You can click on the dairy food item and a list of substitutions will pop up from which to choose...some are other dairy foods, some are not. This may give you some ideas. SP Registered Dietitian Becky
butter -olive oil [except in baking]. if you want it more solid, pour some olive oil into a shallow container and pop in the fridge til cool and solid. spreads just like butter.
ice cream - so delicious does make coconut milk ice cream. and if you wanted to make your own, well, any nondairy milk plus a little sugar plus flavoring [like vanilla] can easily go into a plastic baggie and then the freezer, just make sure you shake or knead it so that it gets evenly done. and there is always sorbet. freeze fruit. blend fruit. enjoy.
cream - i just use milk. i don't think i've ever bought the stuff in my adult life, so i can't help you there.
milk - comes from rice, almonds, hazelnuts, hemp and probably three or four other non soy, non dairy sources. it's a one one sub for cooking. if you don't like drinking it, you can replace it with any beverage of your choosing or even blend up some of the aforementioned milks and some fruit and freeze them to have popsicles in place of milk.
cheese - look to a bean based dip to solve this. hummus is a great choice as are homemade refried beans or black bean dip. and if mayo is okay, look for mock tuna salad recipes [i hate tuna salad, but i love this stuff because it's tasty. the recipe is just for mock tuna salad, though i know no one who thinks it resembles the stuff], which is basically chickpeas, celery, mushrooms, mayo and spices - and i highly recommend adding old bay to make it even better.
yogurt- they do make coconut milk yogurt. if you don't want to do a savory dip, perhaps try a sweeter fruit. think bananas or berries, and maybe even dip them in chocolate to the tune of how many cals you need.
Fitness Minutes: (12,495)
2,310 10/3/11 1:09 P
This is tricky, because there isn't a "no-dairy" menu alternative, as you probably know.
I would probably try something like this: - Identify the dairy items in your weekly menu - For each item, plan an alternative and write it down somewhere - Every time that item appears on the menu, replace it with your planned alternative - (base the alternatives on the nutrient ratios at first)

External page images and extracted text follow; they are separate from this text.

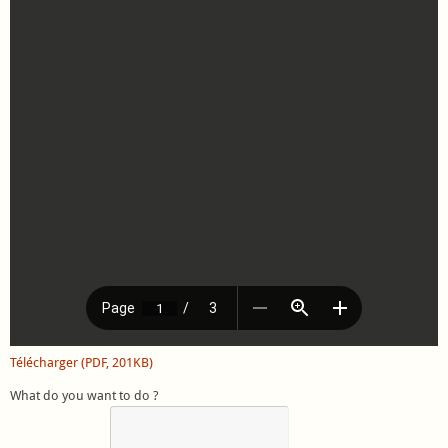
Télécharger (PDF, 201KB)
What do you want to do ?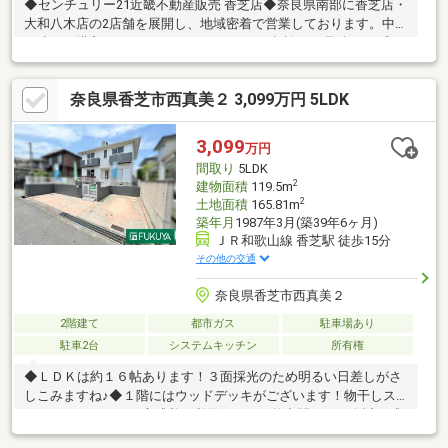
◆センチュリー21近畿不動産販売 香芝店◆奈良県南部に香芝店・
大和八木店の2店舗を展開し、地域密着で営業しております。中古
戸建のご購入にあわせて、リフォームのご相談やお見積り、プラ
ンニングにも対応し、ご入居後の暮らしに合わせた住まいづくり
をサポートいたします。センチュリー21のネットワークと情報力
奈良県香芝市西真美２ 3,099万円 5LDK
を活かし、ご購入後のアフターサービスまで安心して進めていた
だけるようサポートいたします。◆住まいづくりに関することな
ら何でもお気軽にご相談ください◆
3,099
万円
間取り
5LDK
2
建物面積
119.5m
2
土地面積
165.81m
築年月
1987年3月(築39年6ヶ月)
ＪＲ和歌山線 香芝駅 徒歩15分
その他の交通
奈良県香芝市西真美２
2階建て
都市ガス
駐車場あり
駐車2台
システムキッチン
所有権
◆ＬＤＫは約１６帖あります！３面採光のため明るい日差しがさ
しこみますね♪◆１階にはウッドデッキがございます！物干しス
ペースだけでなく、庭感覚で利用するなど外空間をより身近に感
じることができますね。【リフォーム内容】外壁・屋根・塀塗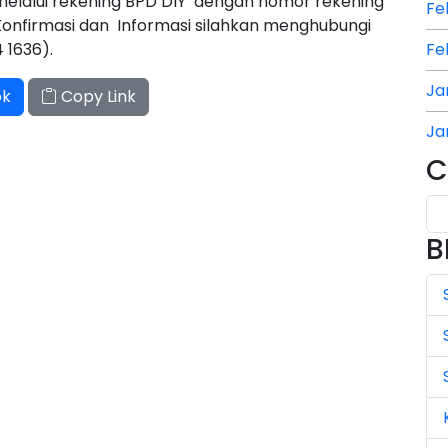
 melalui rekening BPD DIY dengan nomor rekening
Fe
onfirmasi dan Informasi silahkan menghubungi
 1636).
Fe
Ja
ok
Copy Link
Ja
C
Ja
Ju
B
Ju
Ju
Ju
Ju
Ju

Example: #1 Menu says to drink a cup of low-fat milk #2 1 cup of milk is 13g carbs, 8g protein and 2g fats (102 calories, 29% Calcium) #3 Replace with: - ½ cup OJ w/ Calcium, 13g carbs, 1g protein, 1g fats (55 calories) - 1 oz roasted chicken breast, 0g carbs, 8g protein, 2g fats (55 calories) - With total of 13g carbs, 9g protein and 3g fats (110 calories, 25% Calcium)
So you try to figure out matching sets to replace the common items on menu, and the more effort you put in research the more you have alternatives. The example above just happens to try and match the nutrients and add a little Calcium, but you can equally well try other alternatives. If the menu changes to include smaller/bigger amount of the said item, you just add a quantifier in front:
- Menu says drink 1.5 cups of low-fat milk - You calculate 1.5 x 0.5 cup of OJ + 1.5 x 1oz of chicken = 0.75 cups of OJ and 1.5oz chicken
Hope this sounds like a reasonable approach; I know it may take a bit of effort but should be worth it.

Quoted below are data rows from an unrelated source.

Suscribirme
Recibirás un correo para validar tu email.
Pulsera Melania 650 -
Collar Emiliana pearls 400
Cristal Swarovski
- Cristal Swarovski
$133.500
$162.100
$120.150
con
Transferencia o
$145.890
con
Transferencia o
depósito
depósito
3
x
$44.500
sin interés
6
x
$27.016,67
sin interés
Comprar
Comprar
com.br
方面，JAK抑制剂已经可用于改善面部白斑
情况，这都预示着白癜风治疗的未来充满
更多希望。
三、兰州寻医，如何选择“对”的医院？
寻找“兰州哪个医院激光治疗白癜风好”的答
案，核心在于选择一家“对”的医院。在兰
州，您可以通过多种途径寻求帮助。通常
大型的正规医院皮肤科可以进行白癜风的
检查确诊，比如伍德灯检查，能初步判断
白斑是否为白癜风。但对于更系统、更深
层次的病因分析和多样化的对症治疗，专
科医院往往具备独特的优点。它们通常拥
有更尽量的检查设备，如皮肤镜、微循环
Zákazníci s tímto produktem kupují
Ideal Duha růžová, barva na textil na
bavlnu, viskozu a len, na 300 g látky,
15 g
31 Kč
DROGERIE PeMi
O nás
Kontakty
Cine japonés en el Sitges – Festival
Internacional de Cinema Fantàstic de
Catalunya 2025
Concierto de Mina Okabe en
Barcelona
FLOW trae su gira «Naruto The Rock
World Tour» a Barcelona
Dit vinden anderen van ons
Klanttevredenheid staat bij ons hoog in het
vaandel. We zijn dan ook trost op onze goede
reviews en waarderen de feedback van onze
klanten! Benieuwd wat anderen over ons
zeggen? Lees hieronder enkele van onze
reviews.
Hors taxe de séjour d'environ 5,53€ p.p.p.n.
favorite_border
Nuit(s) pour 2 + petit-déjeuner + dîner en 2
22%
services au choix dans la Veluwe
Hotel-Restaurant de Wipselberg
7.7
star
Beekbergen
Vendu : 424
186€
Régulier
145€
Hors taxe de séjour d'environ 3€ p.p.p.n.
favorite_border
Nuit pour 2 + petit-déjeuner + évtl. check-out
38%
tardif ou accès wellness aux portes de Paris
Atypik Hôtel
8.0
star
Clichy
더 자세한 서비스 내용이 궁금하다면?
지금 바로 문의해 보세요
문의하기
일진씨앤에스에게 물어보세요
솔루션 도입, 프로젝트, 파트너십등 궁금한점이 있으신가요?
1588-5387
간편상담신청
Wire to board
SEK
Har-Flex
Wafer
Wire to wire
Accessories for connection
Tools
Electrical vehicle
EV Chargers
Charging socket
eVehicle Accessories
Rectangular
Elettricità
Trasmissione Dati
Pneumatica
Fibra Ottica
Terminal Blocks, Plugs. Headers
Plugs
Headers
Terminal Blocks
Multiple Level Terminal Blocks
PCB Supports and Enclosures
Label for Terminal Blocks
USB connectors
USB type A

Sorry if this has been asked before and I missed it. Toddler climbing all over me as I rush to type this!
We don't do dairy in this house. It doesn't sit well with me and my kids are allergic. So no butter, ice cream, cream, milk, cheese, yogurt...well, I'm known to indulge in a bit of good cheese but my youngest is nursing so I'm waiting until she weans. I try to limit my cheese eating to 1-2 a month.

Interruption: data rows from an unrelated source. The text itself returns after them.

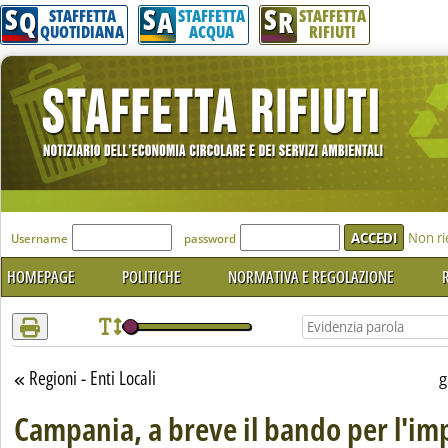
S
S
S
Attenzione! Esegui l'accesso per lèggere interamente la notizia.
Q
A
R
STAFFETTA
STAFFETTA
STAFFETTA
QUOTIDIANA
ACQUA
RIFIUTI
'Modulo Login per accedere'
Non ri
Username
password
HOMEPAGE
POLITICHE
NORMATIVA E REGOLAZIONE
R
Regioni - Enti Locali
Torna alla sezione
g
Campania, a breve il bando per l'im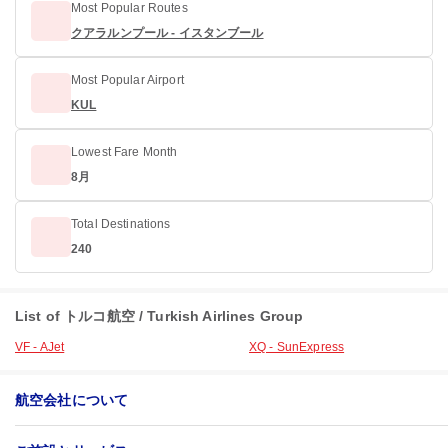
Most Popular Routes
クアラルンプール - イスタンブール
Most Popular Airport
KUL
Lowest Fare Month
8月
Total Destinations
240
List of トルコ航空 / Turkish Airlines Group
VF - AJet
XQ - SunExpress
航空会社について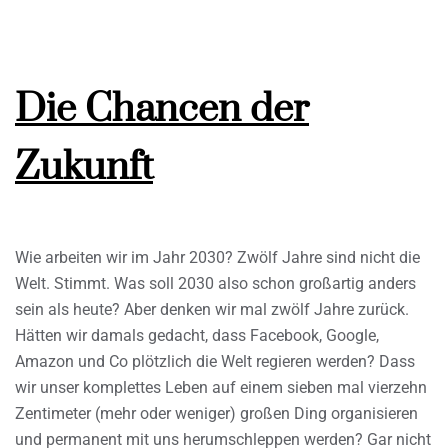
Die Chancen der
Zukunft
Wie arbeiten wir im Jahr 2030? Zwölf Jahre sind nicht die
Welt. Stimmt. Was soll 2030 also schon großartig anders
sein als heute? Aber denken wir mal zwölf Jahre zurück.
Hätten wir damals gedacht, dass Facebook, Google,
Amazon und Co plötzlich die Welt regieren werden? Dass
wir unser komplettes Leben auf einem sieben mal vierzehn
Zentimeter (mehr oder weniger) großen Ding organisieren
und permanent mit uns herumschleppen werden? Gar nicht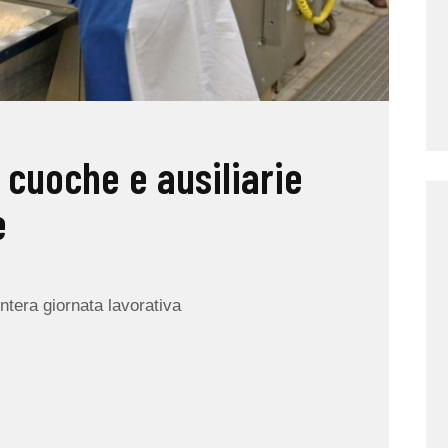
 cuoche e ausiliarie
e
intera giornata lavorativa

Anyway, I like using the SP generated meal plan but I have this big hole in most meals from the 100 or so calories from dairy...my calorie daily is too low at the end of the day. What would be good alternatives to include? And I can't eat soy products either as my youngest is also allergic!
I've been eating double carbs but somehow I have the feeling this isn't the best idea. For a recovering carb addict at least.